Note how we read in the XML file with simplexml_load_file. We reference individual tags with the -> symbol, e.g. $xml->student is a collection of all the student tags within the XML. We then use a "for" loop to loop through each student in the XML as follows:

SAX parsing

Please note, this is a more advanced topic, intended only for those of you who are comfortable with programming. Please look at SimpleXML, instead, if you are less so.

SAX (Simple API for XML - this is different to SimpleXML) is a Java library for parsing XML, however similar approaches are adopted for other languages. The key feature of SAX-like approaches are that they are event driven parsers.

What do we mean by that? The XML is read one line at a time. Each time a line is read, an event - such as encountering an opening tag, encountering a closing tag, and encountering the text between the opening and closing tag - might occur. The idea is to write a piece of code to react to each of these events occurring. So we could write one piece of code to react to encountering an opening tag, another to react to encountering a closing tag, and yet another to react to encountering the text in between an opening and closing tag.

One of the things that the code to react to opening and closing tags must do is determine which tag we are within, as we are likely to want to do different things with the data depending on what tag we are within.

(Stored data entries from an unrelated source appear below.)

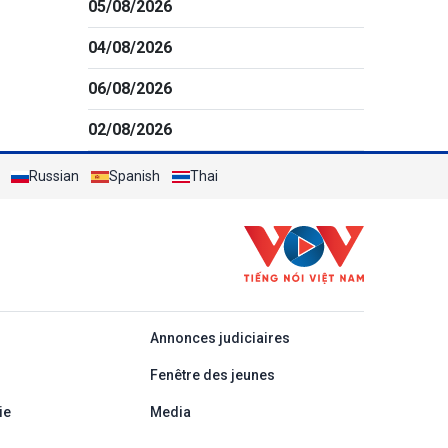
05/08/2026
04/08/2026
06/08/2026
02/08/2026
Russian
Spanish
Thai
áp
Annonces judiciaires
Fenêtre des jeunes
ie
Media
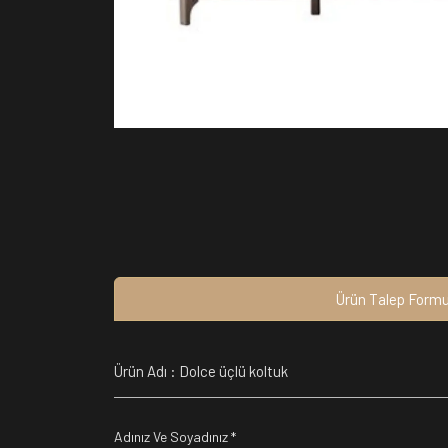
Ürün Talep Form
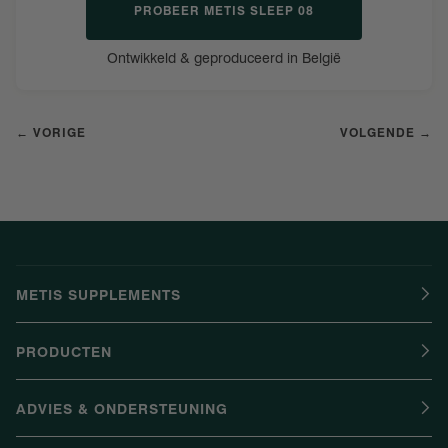
PROBEER METIS SLEEP 08
Ontwikkeld & geproduceerd in België
← VORIGE
VOLGENDE →
METIS SUPPLEMENTS
PRODUCTEN
ADVIES & ONDERSTEUNING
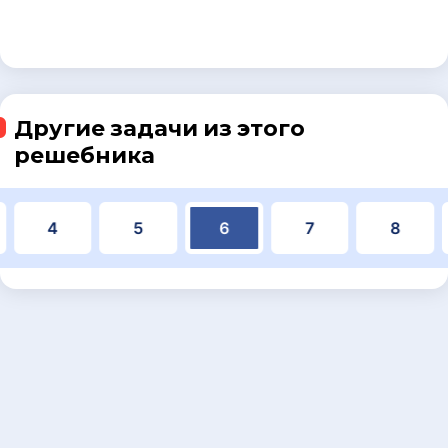
Другие задачи из этого
решебника
4
5
6
7
8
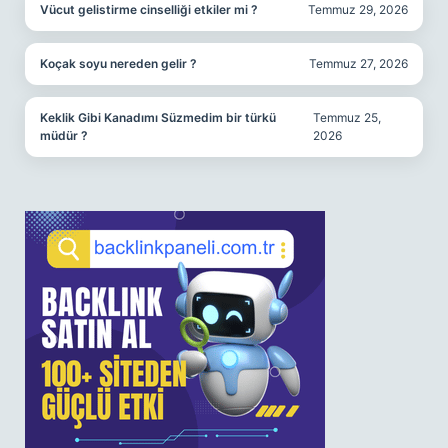
Vücut gelistirme cinselliği etkiler mi ?
Temmuz 29, 2026
Koçak soyu nereden gelir ?
Temmuz 27, 2026
Keklik Gibi Kanadımı Süzmedim bir türkü
Temmuz 25,
müdür ?
2026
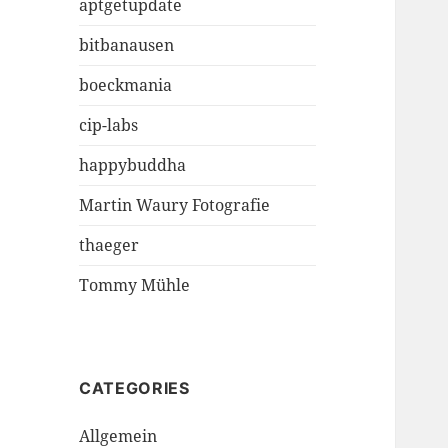
aptgetupdate
bitbanausen
boeckmania
cip-labs
happybuddha
Martin Waury Fotografie
thaeger
Tommy Mühle
CATEGORIES
Allgemein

This is illustrated by the diagram below.

SAX parsing

The data is read into arrays

How would the code to react to opening and closing tags actually work? Remember our aim is to read in the data from the XML. So, a good approach to take would be to read each item of data into an array. So if we had some XML containing data about students, we could read the student names into one array and the student addresses into another.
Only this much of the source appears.